Dr. Wooten delved into his own decades-long experience of working with males with eating disorders, referring to when and why his interest was initially sparked in these communities. Gay males are thought to only represent 5% of the total male population, but among males who have eating disorders about 42% identify as gay.
“What is the experience that the male population is having with eating disorders and the experience within the LGBTQ+ community?” asks Dr. Wooten. “The number of kids we work with daily that are in that minority field is pretty substantial, with an offshoot within the cisgender male population. What is society teaching that is having an observable effect on males with eating disorders?”
This session also included insights from Christopher Patterson-Rosso (they/them), a Black queer nonprofit and community advocate.
Grief in the LGBTQ+ community
Devon Stephenson, MSW, LSW (he/him) explored the unique impacts and history of grief in the LGBTQ+ community, and how to redefine grief and apply it through a community lens to reframe it as a concept related to hope and action.
Stephenson identified the six guiding principles of grief, citing Elisabeth Kubler-Ross’s five stages of grief. In addition to describing how support groups can impact the processing of grief, he outlined how the pandemic changed service delivery and directly influenced grief, including a loss of social kinship connection, a loss of LGBTQ+ community connection, and a loss of LGBTQ+ identity authenticity, affirmation and visibility.

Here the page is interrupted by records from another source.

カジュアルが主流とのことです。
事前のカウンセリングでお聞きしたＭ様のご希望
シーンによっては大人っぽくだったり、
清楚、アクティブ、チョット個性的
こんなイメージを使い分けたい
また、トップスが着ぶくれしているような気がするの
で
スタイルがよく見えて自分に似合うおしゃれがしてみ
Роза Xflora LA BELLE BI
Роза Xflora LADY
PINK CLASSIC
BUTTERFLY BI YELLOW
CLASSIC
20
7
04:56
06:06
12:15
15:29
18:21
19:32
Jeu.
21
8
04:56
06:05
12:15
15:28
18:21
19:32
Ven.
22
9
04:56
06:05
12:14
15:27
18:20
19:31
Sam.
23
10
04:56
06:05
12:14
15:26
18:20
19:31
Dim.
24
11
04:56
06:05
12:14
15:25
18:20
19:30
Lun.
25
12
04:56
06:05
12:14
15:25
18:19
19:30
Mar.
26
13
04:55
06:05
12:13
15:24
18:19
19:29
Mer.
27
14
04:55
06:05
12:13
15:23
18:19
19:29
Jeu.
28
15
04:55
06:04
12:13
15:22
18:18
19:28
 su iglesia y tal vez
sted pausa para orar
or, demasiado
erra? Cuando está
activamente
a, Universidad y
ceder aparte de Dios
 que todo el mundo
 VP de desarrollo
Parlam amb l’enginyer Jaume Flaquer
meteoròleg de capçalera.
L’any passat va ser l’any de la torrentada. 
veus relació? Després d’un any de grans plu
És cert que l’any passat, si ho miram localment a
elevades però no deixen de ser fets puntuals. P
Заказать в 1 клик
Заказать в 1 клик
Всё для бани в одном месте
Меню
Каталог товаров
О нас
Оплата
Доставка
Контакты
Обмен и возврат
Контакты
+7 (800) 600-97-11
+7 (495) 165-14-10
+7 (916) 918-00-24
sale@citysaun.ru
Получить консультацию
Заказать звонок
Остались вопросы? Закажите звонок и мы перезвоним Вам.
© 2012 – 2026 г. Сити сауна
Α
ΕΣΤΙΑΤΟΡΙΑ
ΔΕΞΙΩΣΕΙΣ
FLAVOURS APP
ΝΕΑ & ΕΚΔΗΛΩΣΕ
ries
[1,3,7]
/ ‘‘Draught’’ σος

Stephenson identified and discussed clinical presentations of grief before defining grief through an LGBTQ+ lens, concluding with the application of strategies for embracing grief in practice. His description of “disenfranchised grief” – a term that describes grief not acknowledged as legitimate by society and, as a result, not typically socially accepted or publicly mourned – segued to how providers can hold space for stories, consider how grief impacts social determinants of health and practice active listening.
Additional speakers included Rebecca Eyre (she/her), CEO of Project HEAL, the only national eating disorder nonprofit focused on equitable access to care; Vik Chopra (he/him), co-founder and director of Unincarcerated Productions; and Bonnie Violet (she/her), a trans femme genderqueer spiritual drag artist and digital chaplain.
Dorsa says it best:
“Eating disorder treatment must evolve to meet the needs of the diverse LGBTQ+ community…. By prioritizing ongoing education, diverse representation and the implementation of LGBTQ+ inclusive policies, providers can help bridge the gap between the needs of the LGBTQ+ community and the care available to us. Together we can work toward a future where all individuals…receive the compassionate and effective support they deserve in their journey toward full recovery from eating disorders.”